Tata ruang sedikit banyak mengantarkan  ke arah tertentu. Jika ingin memadatkan demi mendapatkan ruang terbuka hijau lebih banyak, maka simbol-simbol dan angka-angka dalam tata ruang dapat diatur sedemikian rupa, demi tercapainya tujuan itu. Atau jika ingin seluruh Jakarta menjadi ala Menteng dan Kebayoran, maka angka-angka dan aturan-aturan itu bisa dirubah. Walaupun memang dalam prakteknya tidak segampang membalikkan telapak tangan.

Lalu apa saja yang setidaknya perlu diketahui?

Sebenarnya sangat mudah dan praktis serta dekat dengan keseharian. Sebuah rumah selayaknya memiliki ruang terbuka, baik untuk ketersediaan air tanah dan sinar matahari cukup–dengan begitu rumah akan menjadi sehat. Dan itu ternyata diatur oleh apa yang disebut Koefisien Dasar Bangunan atau KDB, yang pengetian resminya adalah: angka persentase perbandingan luas lantai dasar dengan luas lahan. Jadi jika memiliki lahan sebesar 1000 m² dengan KDB sebesar 60%, maka luas lantai dasar yang boleh dibangun adalah 600m², dan sisa 400 m² menjadi ruang terbuka. Dan dalam prakteknya sebaiknya ruang terbuka itu tidak didominasi oleh perkerasan, supaya cita-cita luhur diatas tercapai. Tak hanya disitu, KDB pun dibantu oleh apa yang disebut Garis Sempadan Bangunan (GSB), yang intinya garis batas yang ditarik dari batas terluar kapling, yang memisahkan antara bagian yang boleh dibangun dan tidak dibangun. Jika memiliki GSB sebesar 3 meter, maka daerah yang tak terbangun pun adalah 3 meter dari batas terluar kapling.

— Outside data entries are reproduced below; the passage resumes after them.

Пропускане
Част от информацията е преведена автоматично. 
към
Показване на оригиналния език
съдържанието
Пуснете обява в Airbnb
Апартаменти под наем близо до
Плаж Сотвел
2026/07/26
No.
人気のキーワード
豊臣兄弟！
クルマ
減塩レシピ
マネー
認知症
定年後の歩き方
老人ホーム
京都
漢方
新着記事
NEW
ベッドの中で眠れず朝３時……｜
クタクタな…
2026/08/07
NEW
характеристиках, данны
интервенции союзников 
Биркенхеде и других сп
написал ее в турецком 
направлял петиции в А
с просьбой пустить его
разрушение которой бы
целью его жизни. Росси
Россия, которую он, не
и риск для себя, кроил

Yang tak kalah penting adalah ketinggian bangunan, yang turut diatur dalam Tata Ruang. Jadi jika tetangga tiba-tiba merenovasi rumah menjadi 4 lantai, sementara menurut Tata Ruang hanya diperbolehkan 2 lantai, maka tetangga tersebut telah melanggar, dan jika anda peduli maka anda berhak melapor kepada Dinas Penataan dan Pengawasan Bangunan yang berada di Dinas Tata Ruang PUK Kabupaten. Sinar matahari dan aliran udara merupakan suatu yang berharga, karenanya ketinggian bangunan menjadi faktor penting.

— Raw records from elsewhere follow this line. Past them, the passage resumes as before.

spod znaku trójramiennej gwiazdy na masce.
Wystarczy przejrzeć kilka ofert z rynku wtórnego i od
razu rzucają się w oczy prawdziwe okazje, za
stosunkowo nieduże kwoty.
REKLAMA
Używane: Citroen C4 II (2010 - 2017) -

Selain itu, keserasian dan keselarasan bangunan dalam mendapatkan akses terhadap sinar matahari, diatur pula oleh apa yang disebut Koefisien Lantai Bangunan (KLB): atau adalah total keseluruhan luas lantai yang boleh dibangun. KLB juga berfungsi mengontrol kepadatan, dan iapun sensitif terhadap sumber daya, misalnya air. Jadi misalnya di daerah yang merupakan daerah resapan air, maka ketentuan KLB dan KDB akan lebih rendah dibandingkan daerah Kota Sumedang yang menjadi pusat kegiatan.

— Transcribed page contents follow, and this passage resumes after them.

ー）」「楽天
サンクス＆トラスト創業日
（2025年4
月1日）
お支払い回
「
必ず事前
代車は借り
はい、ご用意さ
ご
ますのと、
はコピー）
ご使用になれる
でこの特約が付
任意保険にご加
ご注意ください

Apakah anda yang tinggal dalam wilayah administratif Kota Sumedang, maka dapat pula melihat KDB, KLB, Ketinggian Bangunan, Peruntukan, hingga Garis Sempadan di hampir seluruh daerah Kota Sumedang. Kumpulan informasi berupa peta itu disebut sebagai Lembaran Rencana Kota, disertai penjelasan, dan peta itu penuh dengan istilah dan singkatan ajaib, seperti: Wsd, Kkt, Wtm, serta angka-angka. Dan mungkin ini bisa menjadi masukan bagi Dinas Tata Ruang untuk lebih memasyarakatkan Situs Mengenai Rencana Tata Ruang Kota Sumedang secara detail melalui "situs internet".